Exposition : L’éclat des ombres : l’art en noir et blanc des Iles Salomon (Musée du Quai Branly, 2013)

iles salomon

Le musée du Quai Branly, à Paris, présente des collections anthropologiques issues des civilisations d’Afrique, d’Asie, d’Océanie et des Amériques. Je l’ai découvert il y a quelques années et je suis tombée sous le charme de ces objets, particulièrement de ceux d’Océanie, et de la muséographie sobre, belle et très pédagogique.
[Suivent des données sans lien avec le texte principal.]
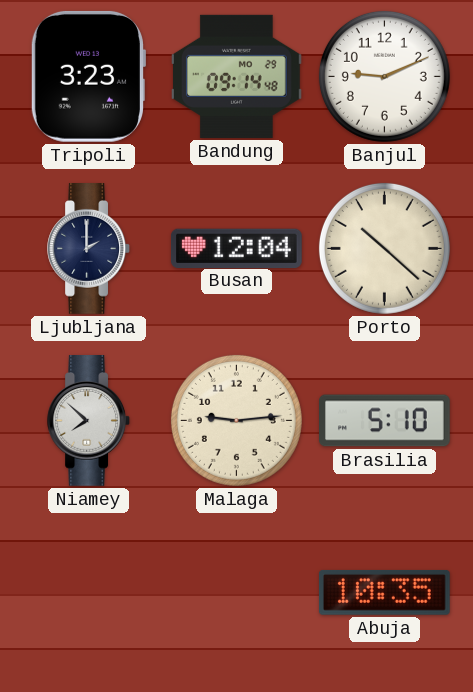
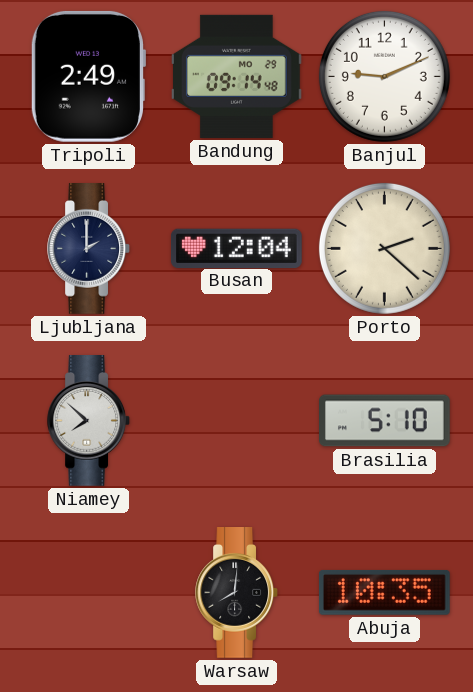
Tripoli: 3:23 -> 2:49
Porto: 10:22 -> 2:22
Malaga: 9:14 -> none
Warsaw: none -> 8:01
Je suis depuis une habituée et j’essaye d’aller voir les expositions proposées, vraiment intéressantes très souvent.

Ce premier janvier, dans une belle lumière qui nimbait la Seine de lueurs oranges, j’ai traversé le pont de l’Alma, en route pour un des seuls musées ouverts dans la capitale. Et j’ai eu la chance de tomber sur une exposition autour des thèmes que j’aime, puisqu’elle s’intéressait aux Iles Salomon.
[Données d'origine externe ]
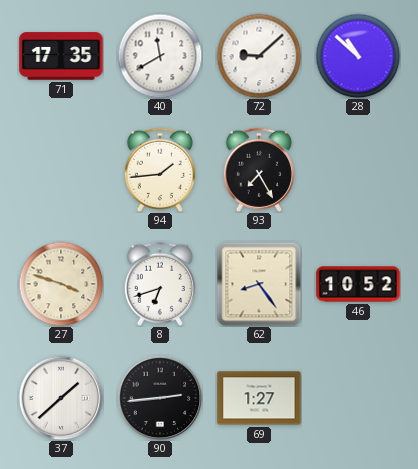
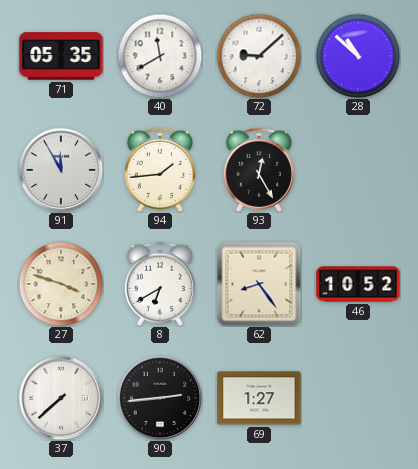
71: 17:35 -> 05:35
91: none -> 11:55
93: 7:25 -> 12:25
8: 6:42 -> 6:40
37: 1:38 -> 7:38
Tout d’abord quelques repères (si vous êtes comme moi avant la visite, vous en savez peu sur cet archipel…).

Les Iles Salomon se trouvent entre la Papouasie/Nouvelle-Guinée et la Polynésie, dans cet endroit hybride, peuplé à partir de Taïwan vers – 27 000 que l’on nomme la civilisation « Lapita ». Ce sont 900 îles qui abritent près de 550 000 habitants, parlant près de quatre-vingt langues. Découvertes au XVIe siècle par les Espagnols, qui pensaient avoir trouvé de l’or (alors qu’il s’agissait de pyrite) et les ont nommées d’après le riche roi de la Bible. Passées sous protectorat britannique en 1893, elles ont connu le noir phénomène du « Blackbirding » au XIXe siècle, soit la déportation des hommes valides comme main d’oeuvre (30 000 au total) vers l’Australie, les Fidji ou les Samoa. Elles gagnent leur indépendance en 1978, non sans avoir connu une évangélisation « musclée » au début du XXe siècle, qui a mis bas une partie de leurs rites. Notons enfin que le fameux explorateur Lapérouse y a probablement trouvé la mort en 1788.
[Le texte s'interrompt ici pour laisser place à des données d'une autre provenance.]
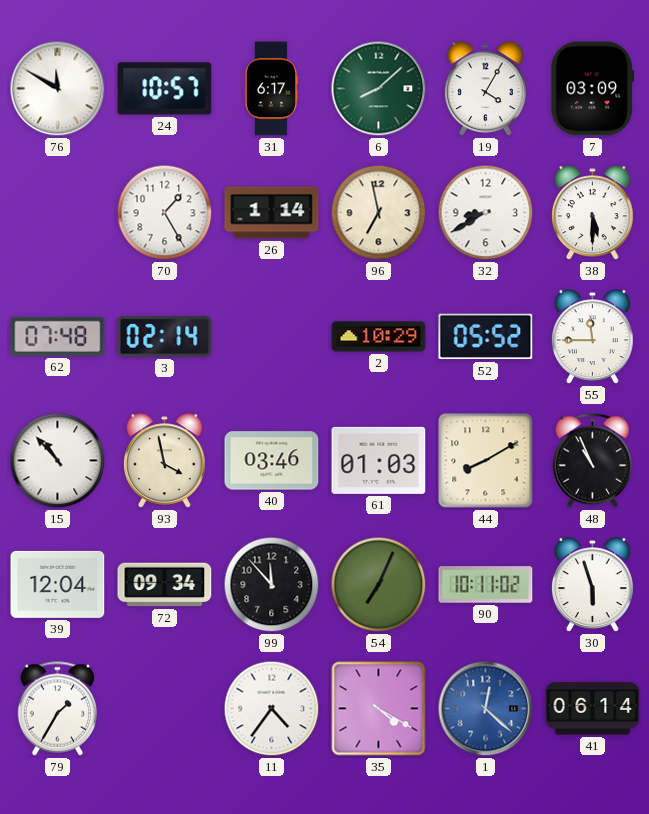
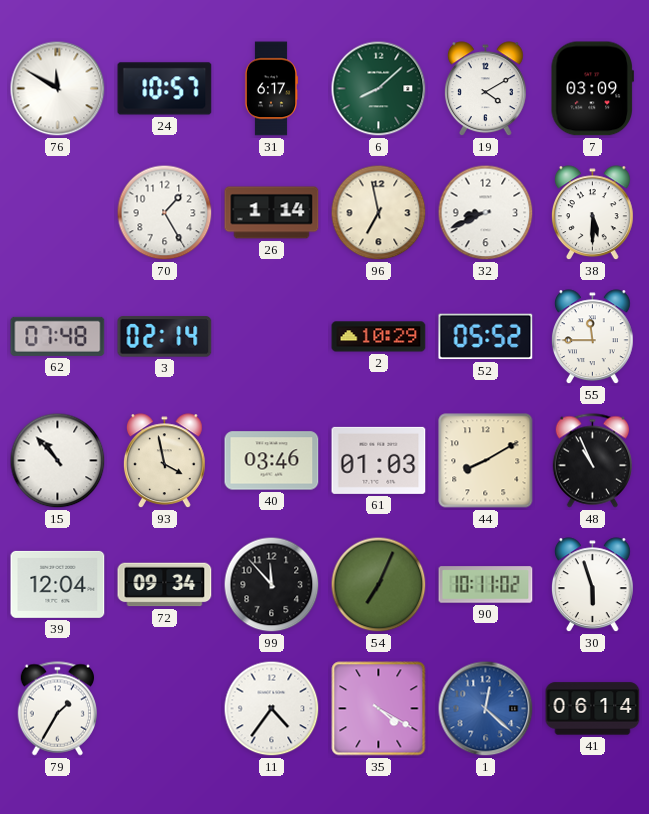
19: 4:05 -> 4:10
32: 8:40 -> 8:41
Le visiteur va alors suivre un parcours thématique pour découvrir (1), au travers des objets montrés, cette civilisation originale. Premier élément fondateur, comprendre que ces personnes vivent dans un monde où le surnaturel est présent sous forme d’ombres, bénéfiques ou maléfiques, avec lesquelles il faut cohabiter. Il faut donc les égaler dans leur force, leur mana (2), et pour cela tuer des ennemis (les habitants de ces ïles pratiquent la chasse de tête ou le meurtre par le biais de tueurs à gages, dans ce but) et s’approprier leurs dépouilles (d’où les colliers de dents humaines portés par les chefs). Les ancêtres sont également respectés et leurs crânes sont conservés et embellis, incrustés de coquillages par exemple.

D’autres rites nous emmènent également bien loin de chez nous. La monnaie coquillage (grandes bandes tressées de coquillages) ou la monnaie de plumes (à partir de plumes rouges entremêlées à des végétaux) en rouleaux, sert à acquérir des biens de valeur comme une femme ou une pirogue. Malgré l’arrivée d’une monnaie plus conforme à notre société actuelle (le dollar), les plumes ou coquillages continuent à être utilisés…

De même les scarifications et tatouages on un sens, ils disent le rang et l’état. Ils évoluent dans le temps, au gré du parcours social de la personne.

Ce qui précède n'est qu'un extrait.